(Document structure recognition data)
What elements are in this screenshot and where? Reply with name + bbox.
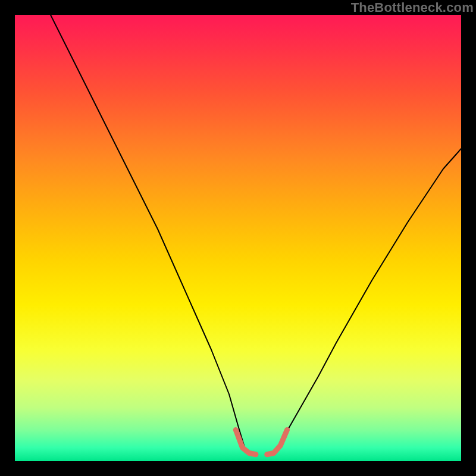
plot-area [15, 15, 461, 461]
series-right-branch-black [276, 149, 461, 450]
curve-layer [15, 15, 461, 461]
series-valley-left-salmon [236, 430, 256, 455]
series-left-branch-black [51, 15, 245, 448]
watermark-text: TheBottleneck.com [351, 0, 474, 15]
chart-container: TheBottleneck.com [0, 0, 476, 476]
series-valley-right-salmon [267, 430, 287, 455]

Try it
Your response must reproduce every line of the data exactly, with images omitted.

Result of this task
What elements are in this screenshot and where? Reply with name + bbox.
plot-area [15, 15, 461, 461]
series-right-branch-black [276, 149, 461, 450]
curve-layer [15, 15, 461, 461]
series-valley-left-salmon [236, 430, 256, 455]
series-left-branch-black [51, 15, 245, 448]
watermark-text: TheBottleneck.com [351, 0, 474, 15]
chart-container: TheBottleneck.com [0, 0, 476, 476]
series-valley-right-salmon [267, 430, 287, 455]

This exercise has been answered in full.